Ariel started walking away from the piano, slowly. She was coming directly toward Hugh, but it was obvious that she did not see him, or the others there, against the wall of the room. She was walking forward into the world which Schwankovsky had given her back suddenly, when she was unhappiest and needed it most.

And Mrs. Weyman and Charlie Frye, Anne, Glenn, Hugh, and even Joan—out on the dark terrace—were being drawn with the slow pacing of those bare feet over the gray rug into a simple state of harmony with—the cosmic rhythms? Ariel drew them with her, Ariel and Schwankovsky’s music together,—drew them forward, forward, out—out—out beyond the confines of the room, even farther than the boundaries of their individual desires and passions, into a state of identification with the intentions of the universe. They were, all of them, pressing forward along with Ariel’s poised, spiritualized body, her bare, sure feet, and the music,—straight into the heart of Beauty....

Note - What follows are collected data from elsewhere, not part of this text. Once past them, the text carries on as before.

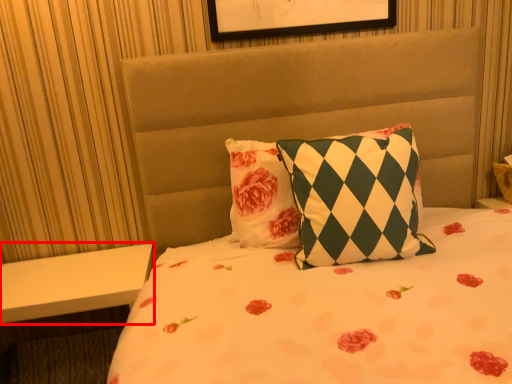 Question: In this image, where is table (annotated by the red box) located relative to pillow?

Choices:
 (A) right
 (B) left

Answer: (B) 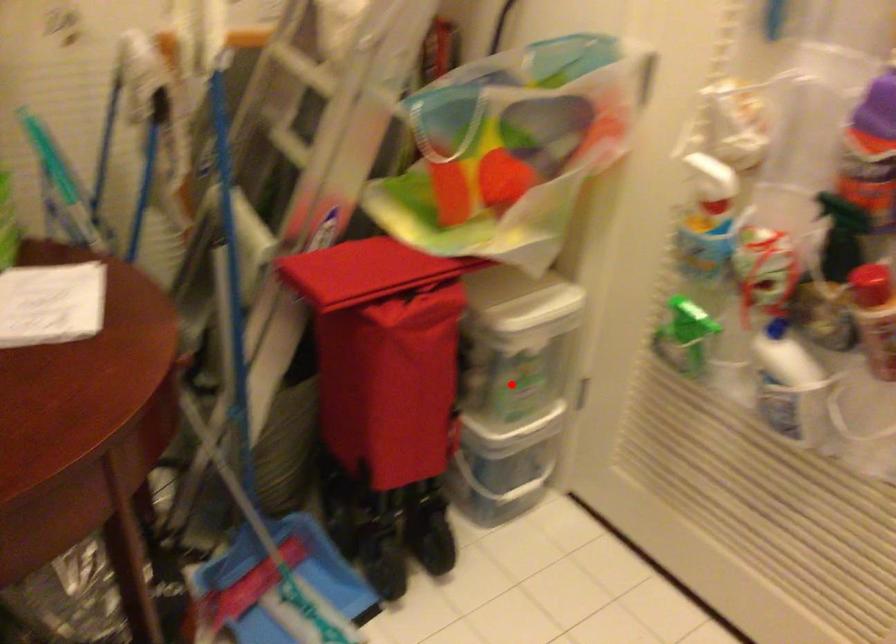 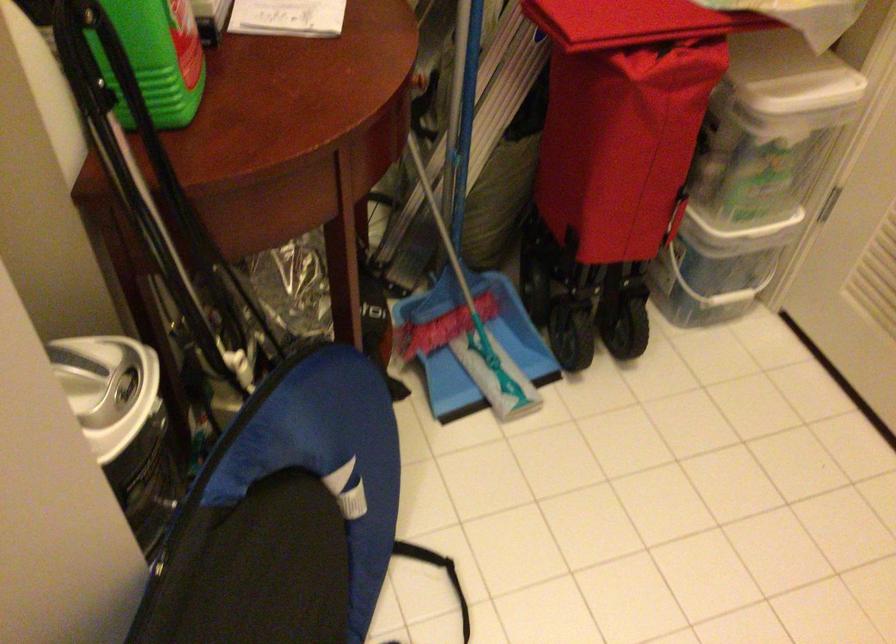 In the second image, find the point that corresponds to the highlighted location in the first image.

(752, 174) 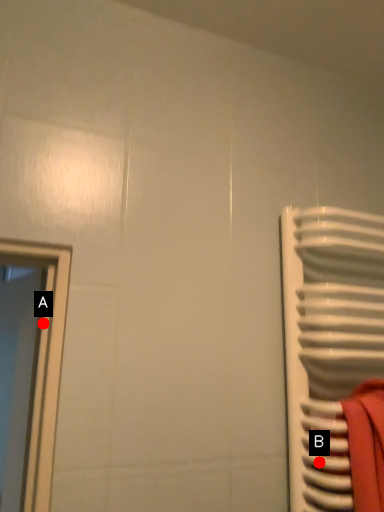 Question: Two points are circled on the image, labeled by A and B beside each circle. Which of the following is the farthest from the observer?

Choices:
 (A) A is further
 (B) B is further

Answer: (A) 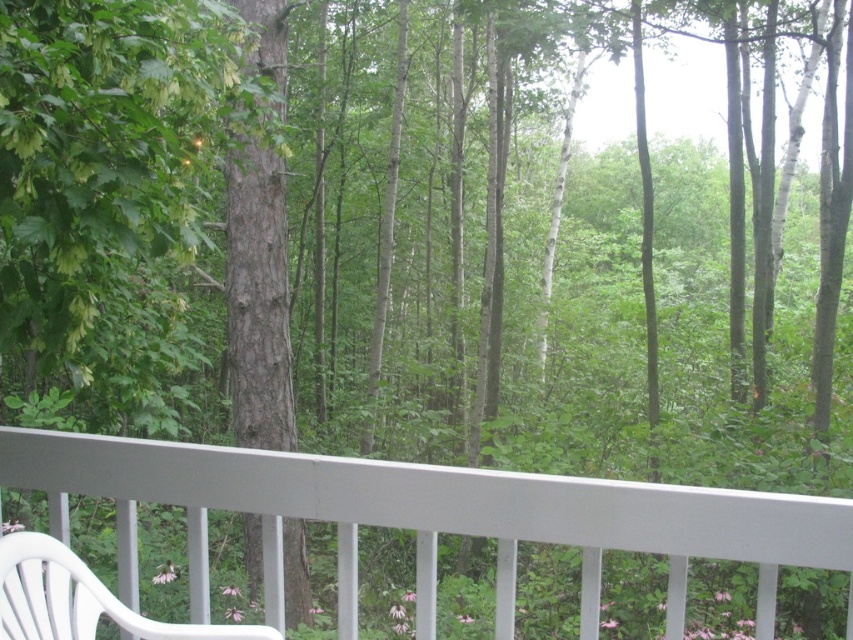 Question: Which is nearer to the white plastic chair at lower left?

Choices:
 (A) brown rough bark tree at center
 (B) white plastic rocking chair at lower left

Answer: (B)

Question: Can you confirm if white plastic chair at lower left is positioned to the left of white plastic rocking chair at lower left?

Choices:
 (A) no
 (B) yes

Answer: (A)

Question: Does brown rough bark tree at center have a greater width compared to white plastic rocking chair at lower left?

Choices:
 (A) no
 (B) yes

Answer: (B)

Question: Observing the image, what is the correct spatial positioning of white plastic chair at lower left in reference to white plastic rocking chair at lower left?

Choices:
 (A) right
 (B) left

Answer: (A)

Question: Considering the real-world distances, which object is closest to the brown rough bark tree at center?

Choices:
 (A) white plastic rocking chair at lower left
 (B) white plastic chair at lower left

Answer: (B)

Question: Which point appears farthest from the camera in this image?

Choices:
 (A) (19, 598)
 (B) (352, 618)

Answer: (B) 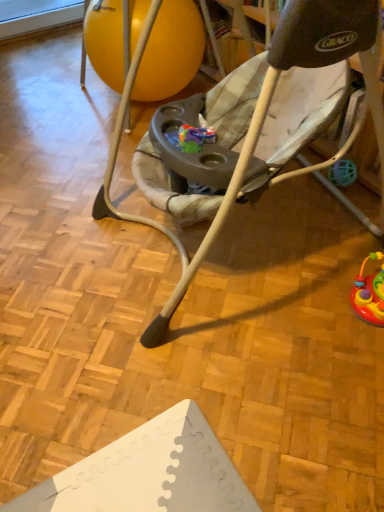 Where is `free space that is to the left of gray fabric baby swing at center`? The width and height of the screenshot is (384, 512). free space that is to the left of gray fabric baby swing at center is located at coordinates (53, 237). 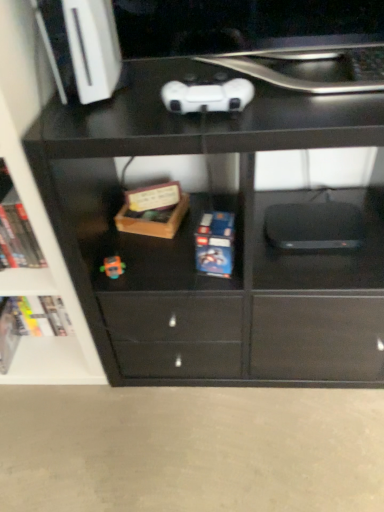 Image resolution: width=384 pixels, height=512 pixels. Identify the location of vacant area that lies between black matte laptop keyboard at upper center and white matte game controller at upper center. (313, 91). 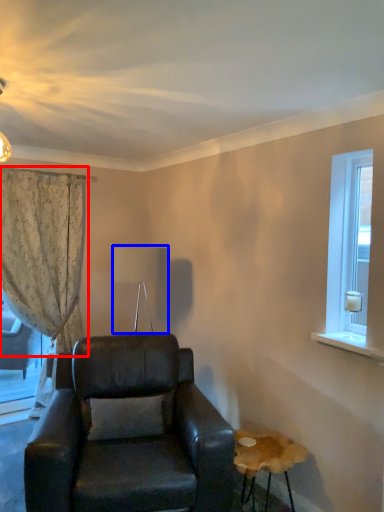 Question: Which object appears closest to the camera in this image, curtain (highlighted by a red box) or lamp (highlighted by a blue box)?

Choices:
 (A) curtain
 (B) lamp

Answer: (B) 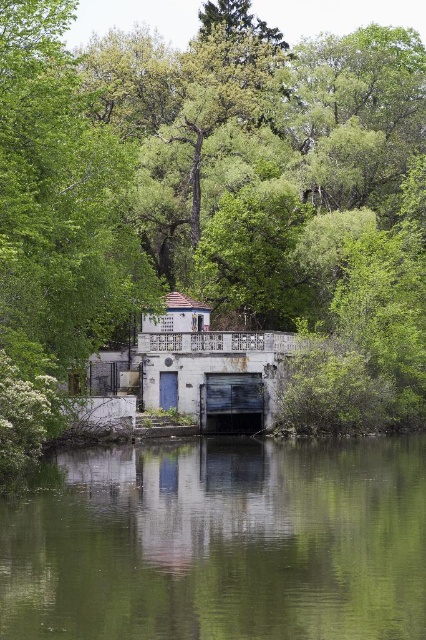 Can you confirm if green leafy tree at center is wider than green reflective water at center?

Indeed, green leafy tree at center has a greater width compared to green reflective water at center.

Does green leafy tree at center come in front of green reflective water at center?

No, green leafy tree at center is further to the viewer.

Which is behind, point (6, 292) or point (406, 572)?

The point (6, 292) is behind.

The width and height of the screenshot is (426, 640). Find the location of `green leafy tree at center`. green leafy tree at center is located at coordinates (203, 177). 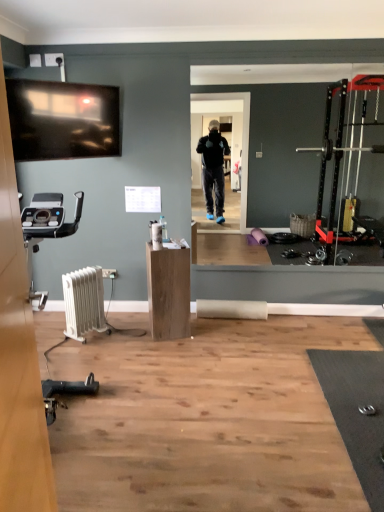 This screenshot has height=512, width=384. In order to click on wooden cabinet at center in this screenshot , I will do `click(168, 292)`.

What do you see at coordinates (168, 292) in the screenshot? The image size is (384, 512). I see `wooden cabinet at center` at bounding box center [168, 292].

Describe the element at coordinates (84, 303) in the screenshot. I see `white plastic radiator at lower left` at that location.

Locate an element on the screen. The width and height of the screenshot is (384, 512). white plastic radiator at lower left is located at coordinates (84, 303).

In order to click on wooden cabinet at center in this screenshot , I will do `click(168, 292)`.

Based on the photo, does wooden cabinet at center appear on the right side of white plastic radiator at lower left?

Indeed, wooden cabinet at center is positioned on the right side of white plastic radiator at lower left.

Which object is closer to the camera taking this photo, wooden cabinet at center or white plastic radiator at lower left?

white plastic radiator at lower left is closer to the camera.

Is point (154, 280) closer to camera compared to point (85, 279)?

Yes, it is in front of point (85, 279).

From the image's perspective, is wooden cabinet at center under white plastic radiator at lower left?

Incorrect, from the image's perspective, wooden cabinet at center is higher than white plastic radiator at lower left.

From a real-world perspective, does wooden cabinet at center sit lower than white plastic radiator at lower left?

No, from a real-world perspective, wooden cabinet at center is not beneath white plastic radiator at lower left.

Does wooden cabinet at center have a lesser width compared to white plastic radiator at lower left?

No.

Considering the sizes of objects wooden cabinet at center and white plastic radiator at lower left in the image provided, who is shorter, wooden cabinet at center or white plastic radiator at lower left?

Standing shorter between the two is white plastic radiator at lower left.

Considering the relative sizes of wooden cabinet at center and white plastic radiator at lower left in the image provided, is wooden cabinet at center bigger than white plastic radiator at lower left?

Yes, wooden cabinet at center is bigger than white plastic radiator at lower left.

Is wooden cabinet at center inside or outside of white plastic radiator at lower left?

wooden cabinet at center is outside white plastic radiator at lower left.

Is the surface of wooden cabinet at center in direct contact with white plastic radiator at lower left?

No, wooden cabinet at center is not in contact with white plastic radiator at lower left.

Looking at this image, does wooden cabinet at center turn towards white plastic radiator at lower left?

No, wooden cabinet at center is not turned towards white plastic radiator at lower left.

How different are the orientations of wooden cabinet at center and white plastic radiator at lower left in degrees?

41.5 degrees separate the facing orientations of wooden cabinet at center and white plastic radiator at lower left.

Find the location of a particular element. The width and height of the screenshot is (384, 512). radiator located in front of the wooden cabinet at center is located at coordinates (84, 303).

Considering the positions of objects white plastic radiator at lower left and wooden cabinet at center in the image provided, who is more to the left, white plastic radiator at lower left or wooden cabinet at center?

white plastic radiator at lower left.

Is white plastic radiator at lower left in front of or behind wooden cabinet at center in the image?

white plastic radiator at lower left is in front of wooden cabinet at center.

Does point (85, 309) come in front of point (157, 298)?

No, it is behind (157, 298).

From the image's perspective, which object appears higher, white plastic radiator at lower left or wooden cabinet at center?

wooden cabinet at center.

From a real-world perspective, which object stands above the other?

wooden cabinet at center is physically above.

Based on the photo, can you confirm if white plastic radiator at lower left is wider than wooden cabinet at center?

No, white plastic radiator at lower left is not wider than wooden cabinet at center.

Is white plastic radiator at lower left taller or shorter than wooden cabinet at center?

In the image, white plastic radiator at lower left appears to be shorter than wooden cabinet at center.

From the picture: Considering the relative sizes of white plastic radiator at lower left and wooden cabinet at center in the image provided, is white plastic radiator at lower left smaller than wooden cabinet at center?

Indeed, white plastic radiator at lower left has a smaller size compared to wooden cabinet at center.

Would you say wooden cabinet at center is part of white plastic radiator at lower left's contents?

That's incorrect, wooden cabinet at center is not inside white plastic radiator at lower left.

Consider the image. Is white plastic radiator at lower left next to wooden cabinet at center and touching it?

No, white plastic radiator at lower left is not with wooden cabinet at center.

Is white plastic radiator at lower left aimed at wooden cabinet at center?

No, white plastic radiator at lower left is not facing towards wooden cabinet at center.

How different are the orientations of white plastic radiator at lower left and wooden cabinet at center in degrees?

There is a 41.5-degree angle between the facing directions of white plastic radiator at lower left and wooden cabinet at center.

Measure the distance from white plastic radiator at lower left to wooden cabinet at center.

white plastic radiator at lower left and wooden cabinet at center are 21.66 inches apart from each other.

Where is `furniture above the white plastic radiator at lower left (from a real-world perspective)`? The width and height of the screenshot is (384, 512). furniture above the white plastic radiator at lower left (from a real-world perspective) is located at coordinates (168, 292).

You are a GUI agent. You are given a task and a screenshot of the screen. Output one action in this format:
    pyautogui.click(x=<x>, y=<y>)
    Task: Click on the furniture behind the white plastic radiator at lower left
    
    Given the screenshot: What is the action you would take?
    pyautogui.click(x=168, y=292)

Image resolution: width=384 pixels, height=512 pixels. I want to click on radiator that appears in front of the wooden cabinet at center, so click(84, 303). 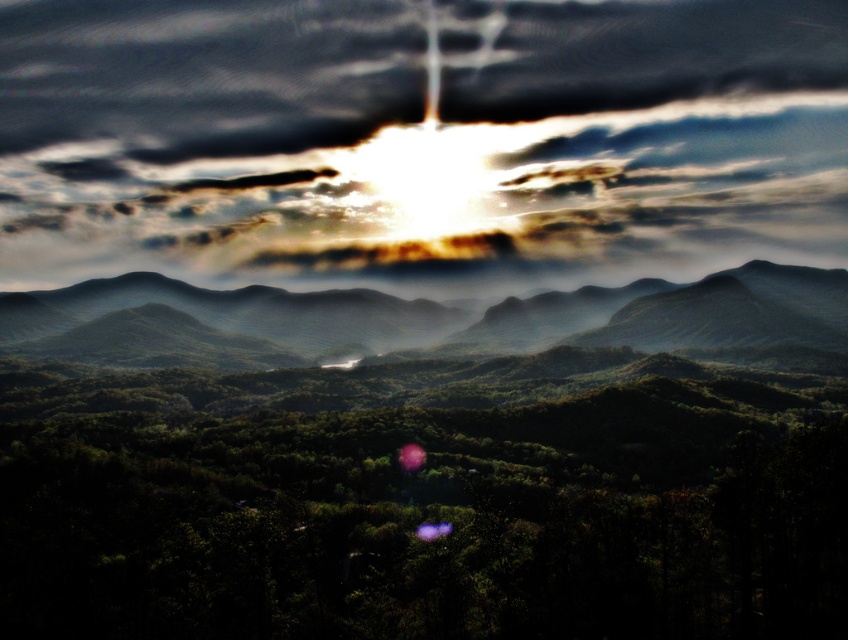 You are a photographer trying to capture the sunrise. You notice the cloudy sky at upper center and the smooth green mountains at center. Which object is positioned higher in the frame?

The cloudy sky at upper center is positioned higher in the frame than the smooth green mountains at center because it is much taller as described.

When she began to dance, she did not dance to the music. She danced in it. In the music, moving in it as if she were the fire at the heart of its purity, she danced to Life. First it was elemental life, the rhythms of earth, sky, water. Her face stayed immobile. She was as impersonal as the music. Only her body spoke. Much of the time her head was dropped, so that the immobile features were shadowed in her hair, as in the pictures where her father had painted her dancing. This was at the beginning of the dance....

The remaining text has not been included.